> **WORK INSTRUCTIONS**
The lines to copy run from the one containing "Masks at 312×437." through the last line of the listing; copy them exactly and nothing more.

> **PROVIDED MATERIAL**
---

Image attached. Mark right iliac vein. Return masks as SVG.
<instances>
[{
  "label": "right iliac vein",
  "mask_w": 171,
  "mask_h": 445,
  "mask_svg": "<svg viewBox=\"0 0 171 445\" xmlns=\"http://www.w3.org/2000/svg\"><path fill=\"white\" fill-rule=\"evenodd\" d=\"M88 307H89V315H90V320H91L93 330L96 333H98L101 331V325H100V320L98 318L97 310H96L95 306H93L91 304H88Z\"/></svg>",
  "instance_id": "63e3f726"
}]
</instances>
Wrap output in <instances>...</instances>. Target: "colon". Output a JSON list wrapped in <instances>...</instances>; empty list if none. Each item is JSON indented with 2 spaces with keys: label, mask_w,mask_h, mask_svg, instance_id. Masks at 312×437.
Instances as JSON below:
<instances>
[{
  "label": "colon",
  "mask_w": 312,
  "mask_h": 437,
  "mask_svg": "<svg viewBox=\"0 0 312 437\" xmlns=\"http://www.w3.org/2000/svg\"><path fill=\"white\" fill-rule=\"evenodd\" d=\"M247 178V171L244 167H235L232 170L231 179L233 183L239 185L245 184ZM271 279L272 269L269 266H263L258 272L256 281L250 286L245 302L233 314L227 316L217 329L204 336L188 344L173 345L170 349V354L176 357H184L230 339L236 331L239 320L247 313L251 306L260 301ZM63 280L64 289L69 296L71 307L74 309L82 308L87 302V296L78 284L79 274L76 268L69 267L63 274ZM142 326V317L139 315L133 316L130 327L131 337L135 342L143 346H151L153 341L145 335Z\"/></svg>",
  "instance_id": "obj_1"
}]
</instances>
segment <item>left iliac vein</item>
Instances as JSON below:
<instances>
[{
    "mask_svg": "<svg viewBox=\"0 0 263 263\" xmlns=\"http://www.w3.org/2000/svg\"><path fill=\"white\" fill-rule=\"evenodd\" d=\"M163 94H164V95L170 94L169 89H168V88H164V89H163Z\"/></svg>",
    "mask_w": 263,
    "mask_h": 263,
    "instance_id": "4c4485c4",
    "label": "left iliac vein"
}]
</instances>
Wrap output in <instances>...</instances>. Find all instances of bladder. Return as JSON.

---

> **ANSWER TO THE PROBLEM**
Wrap output in <instances>...</instances>. Target: "colon". Output a JSON list wrapped in <instances>...</instances>; empty list if none. Each item is JSON indented with 2 spaces with keys: label, mask_w,mask_h, mask_svg, instance_id. Masks at 312×437.
Instances as JSON below:
<instances>
[{
  "label": "colon",
  "mask_w": 312,
  "mask_h": 437,
  "mask_svg": "<svg viewBox=\"0 0 312 437\" xmlns=\"http://www.w3.org/2000/svg\"><path fill=\"white\" fill-rule=\"evenodd\" d=\"M247 178V171L244 167H235L232 170L231 179L233 183L239 185L245 184ZM271 279L272 269L269 266H263L258 272L256 281L250 286L245 302L233 314L227 316L217 329L204 336L188 344L173 345L170 349V354L176 357H184L230 339L236 331L239 320L247 313L251 306L260 301ZM63 280L64 289L69 296L71 307L74 309L82 308L87 302V296L78 284L79 274L76 268L69 267L63 274ZM142 326V317L139 315L133 316L130 327L131 337L135 342L143 346H151L153 341L145 335Z\"/></svg>",
  "instance_id": "obj_1"
}]
</instances>
segment <item>left iliac vein</item>
Instances as JSON below:
<instances>
[{
    "mask_svg": "<svg viewBox=\"0 0 263 263\" xmlns=\"http://www.w3.org/2000/svg\"><path fill=\"white\" fill-rule=\"evenodd\" d=\"M163 94H164V95L170 94L169 89H168V88H164V89H163Z\"/></svg>",
    "mask_w": 263,
    "mask_h": 263,
    "instance_id": "4c4485c4",
    "label": "left iliac vein"
}]
</instances>
Wrap output in <instances>...</instances>. Find all instances of bladder. Return as JSON.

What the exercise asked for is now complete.